Reproduce the listing below from the line with "范翠璇：校史研究、宣传工作" to the line with "Ισπανίας νίκησε τις ΗΠΑ και", both lines included, character for character, minus any pictures.

DATASET EXCERPTS START

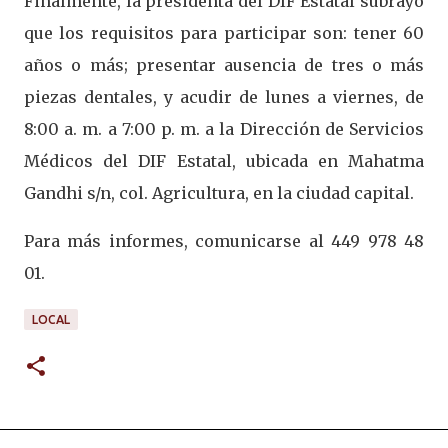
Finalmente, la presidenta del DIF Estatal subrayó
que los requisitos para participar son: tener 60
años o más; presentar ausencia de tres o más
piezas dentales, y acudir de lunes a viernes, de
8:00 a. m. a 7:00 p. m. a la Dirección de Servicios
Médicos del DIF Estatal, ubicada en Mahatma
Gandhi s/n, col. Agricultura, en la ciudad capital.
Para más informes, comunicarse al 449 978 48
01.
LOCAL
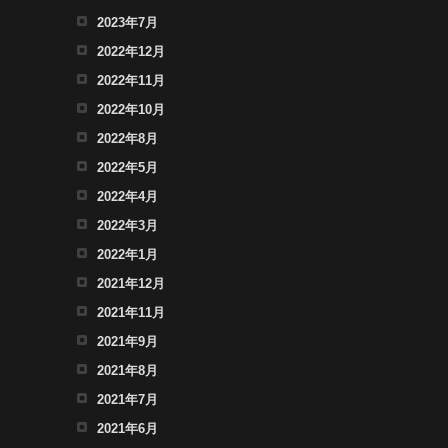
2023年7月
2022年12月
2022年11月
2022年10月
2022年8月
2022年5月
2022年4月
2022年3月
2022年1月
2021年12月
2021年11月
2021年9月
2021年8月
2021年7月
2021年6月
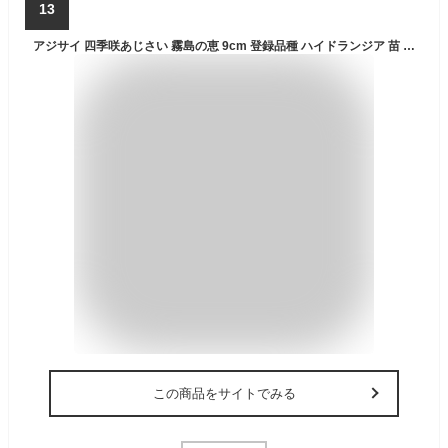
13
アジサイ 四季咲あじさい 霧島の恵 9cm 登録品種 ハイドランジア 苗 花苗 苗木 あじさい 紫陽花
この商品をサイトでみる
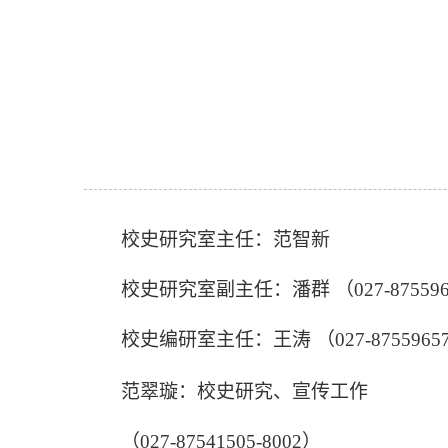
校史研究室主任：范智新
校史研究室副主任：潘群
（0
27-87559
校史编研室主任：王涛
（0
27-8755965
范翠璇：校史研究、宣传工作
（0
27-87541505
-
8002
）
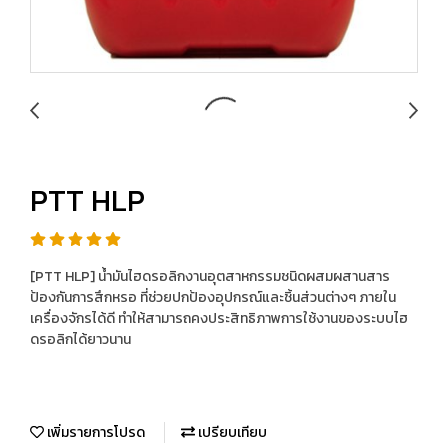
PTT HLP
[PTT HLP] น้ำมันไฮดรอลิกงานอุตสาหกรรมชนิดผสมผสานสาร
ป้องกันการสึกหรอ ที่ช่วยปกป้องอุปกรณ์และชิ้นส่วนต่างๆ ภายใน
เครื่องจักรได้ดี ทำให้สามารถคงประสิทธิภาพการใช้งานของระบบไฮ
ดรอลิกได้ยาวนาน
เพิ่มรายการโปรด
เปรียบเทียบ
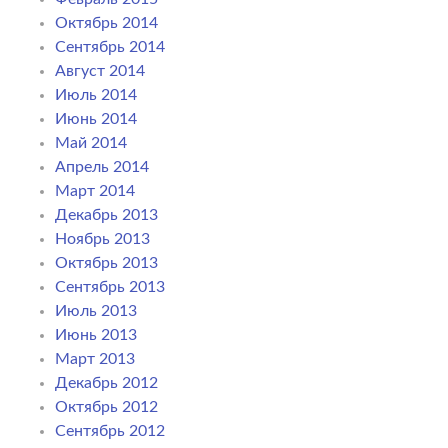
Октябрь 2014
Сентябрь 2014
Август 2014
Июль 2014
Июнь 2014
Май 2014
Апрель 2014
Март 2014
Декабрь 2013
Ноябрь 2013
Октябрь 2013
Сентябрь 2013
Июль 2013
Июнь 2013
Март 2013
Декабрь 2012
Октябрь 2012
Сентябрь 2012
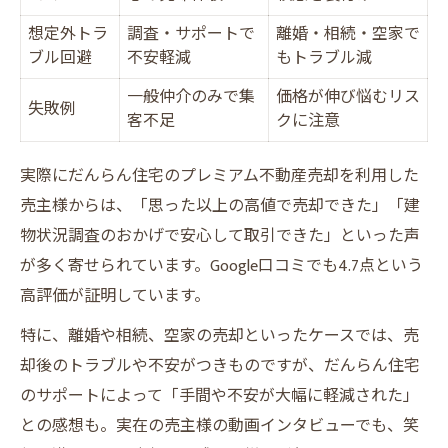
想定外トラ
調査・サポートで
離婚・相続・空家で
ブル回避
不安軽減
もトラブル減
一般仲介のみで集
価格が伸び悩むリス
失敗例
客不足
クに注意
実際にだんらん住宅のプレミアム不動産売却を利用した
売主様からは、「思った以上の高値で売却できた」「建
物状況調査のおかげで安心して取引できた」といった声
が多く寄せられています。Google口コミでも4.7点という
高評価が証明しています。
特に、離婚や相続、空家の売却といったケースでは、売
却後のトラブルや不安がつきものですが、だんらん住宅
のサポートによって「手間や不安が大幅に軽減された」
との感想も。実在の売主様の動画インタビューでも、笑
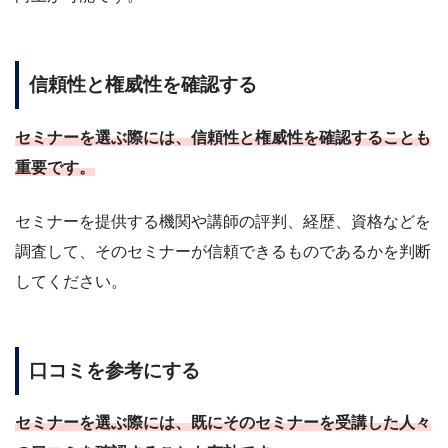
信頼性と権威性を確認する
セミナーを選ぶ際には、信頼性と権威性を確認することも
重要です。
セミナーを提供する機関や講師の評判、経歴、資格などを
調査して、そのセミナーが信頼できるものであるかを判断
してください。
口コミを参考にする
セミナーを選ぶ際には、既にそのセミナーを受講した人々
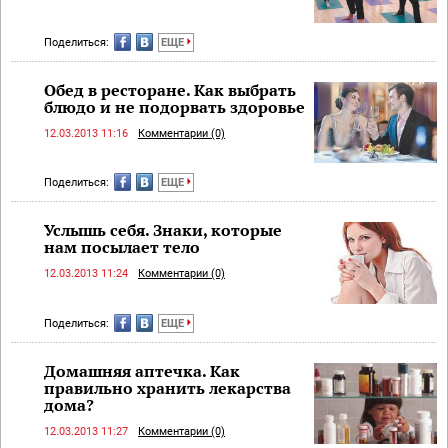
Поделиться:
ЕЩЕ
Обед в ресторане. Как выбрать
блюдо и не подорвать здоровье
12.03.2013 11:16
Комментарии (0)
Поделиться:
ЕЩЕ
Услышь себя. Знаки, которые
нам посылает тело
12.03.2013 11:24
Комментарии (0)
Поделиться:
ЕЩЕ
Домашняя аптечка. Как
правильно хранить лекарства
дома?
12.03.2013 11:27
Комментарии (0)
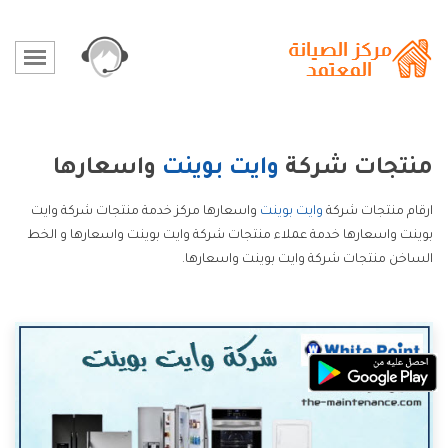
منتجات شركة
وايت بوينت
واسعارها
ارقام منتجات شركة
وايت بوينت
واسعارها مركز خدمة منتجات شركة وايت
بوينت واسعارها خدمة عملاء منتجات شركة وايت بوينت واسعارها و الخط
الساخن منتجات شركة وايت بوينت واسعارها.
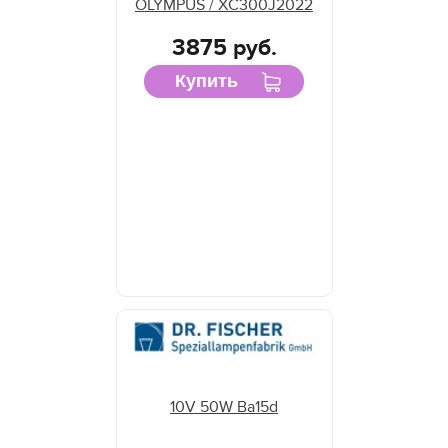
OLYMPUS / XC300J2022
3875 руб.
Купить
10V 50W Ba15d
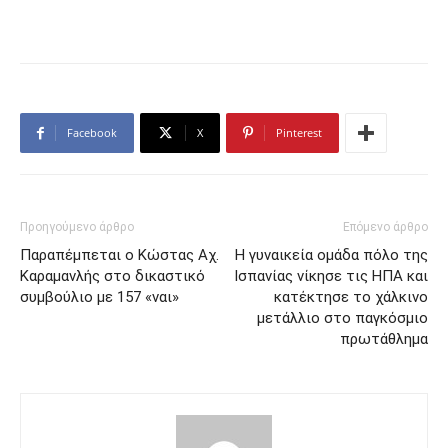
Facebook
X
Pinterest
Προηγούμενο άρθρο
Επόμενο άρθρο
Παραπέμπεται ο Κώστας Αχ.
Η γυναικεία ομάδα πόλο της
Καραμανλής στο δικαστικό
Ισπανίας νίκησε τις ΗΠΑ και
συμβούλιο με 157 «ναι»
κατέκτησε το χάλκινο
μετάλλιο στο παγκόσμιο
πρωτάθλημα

DATASET EXCERPTS END

> REPLY TO THE EXERCISE:
范翠璇：校史研究、宣传工作
（0
27-87541505
-
8002
）
PTT HLP
[PTT HLP] น้ำมันไฮดรอลิกงานอุตสาหกรรมชนิดผสมผสานสาร
ป้องกันการสึกหรอ ที่ช่วยปกป้องอุปกรณ์และชิ้นส่วนต่างๆ ภายใน
เครื่องจักรได้ดี ทำให้สามารถคงประสิทธิภาพการใช้งานของระบบไฮ
ดรอลิกได้ยาวนาน
เพิ่มรายการโปรด
เปรียบเทียบ
Октябрь 2014
Сентябрь 2014
Август 2014
Июль 2014
Июнь 2014
Май 2014
Апрель 2014
Март 2014
Декабрь 2013
Ноябрь 2013
Октябрь 2013
Сентябрь 2013
Июль 2013
Июнь 2013
Март 2013
Декабрь 2012
Октябрь 2012
Сентябрь 2012
想定外トラ
調査・サポートで
離婚・相続・空家で
ブル回避
不安軽減
もトラブル減
一般仲介のみで集
価格が伸び悩むリス
失敗例
客不足
クに注意
実際にだんらん住宅のプレミアム不動産売却を利用した
売主様からは、「思った以上の高値で売却できた」「建
物状況調査のおかげで安心して取引できた」といった声
が多く寄せられています。Google口コミでも4.7点という
高評価が証明しています。
特に、離婚や相続、空家の売却といったケースでは、売
却後のトラブルや不安がつきものですが、だんらん住宅
のサポートによって「手間や不安が大幅に軽減された」
との感想も。実在の売主様の動画インタビューでも、笑
信頼性と権威性を確認する
セミナーを選ぶ際には、信頼性と権威性を確認することも
重要です。
セミナーを提供する機関や講師の評判、経歴、資格などを
調査して、そのセミナーが信頼できるものであるかを判断
してください。
口コミを参考にする
セミナーを選ぶ際には、既にそのセミナーを受講した人々
Поделиться:
ЕЩЕ
Обед в ресторане. Как выбрать
блюдо и не подорвать здоровье
12.03.2013 11:16
Комментарии (0)
Поделиться:
ЕЩЕ
Услышь себя. Знаки, которые
нам посылает тело
12.03.2013 11:24
Комментарии (0)
Поделиться:
ЕЩЕ
Домашняя аптечка. Как
правильно хранить лекарства
дома?
12.03.2013 11:27
Комментарии (0)
منتجات شركة
وايت بوينت
واسعارها
ارقام منتجات شركة
وايت بوينت
واسعارها مركز خدمة منتجات شركة وايت
بوينت واسعارها خدمة عملاء منتجات شركة وايت بوينت واسعارها و الخط
الساخن منتجات شركة وايت بوينت واسعارها.
OLYMPUS / XC300J2022
3875 руб.
Купить
10V 50W Ba15d
Facebook
X
Pinterest
Προηγούμενο άρθρο
Επόμενο άρθρο
Παραπέμπεται ο Κώστας Αχ.
Η γυναικεία ομάδα πόλο της
Καραμανλής στο δικαστικό
Ισπανίας νίκησε τις ΗΠΑ και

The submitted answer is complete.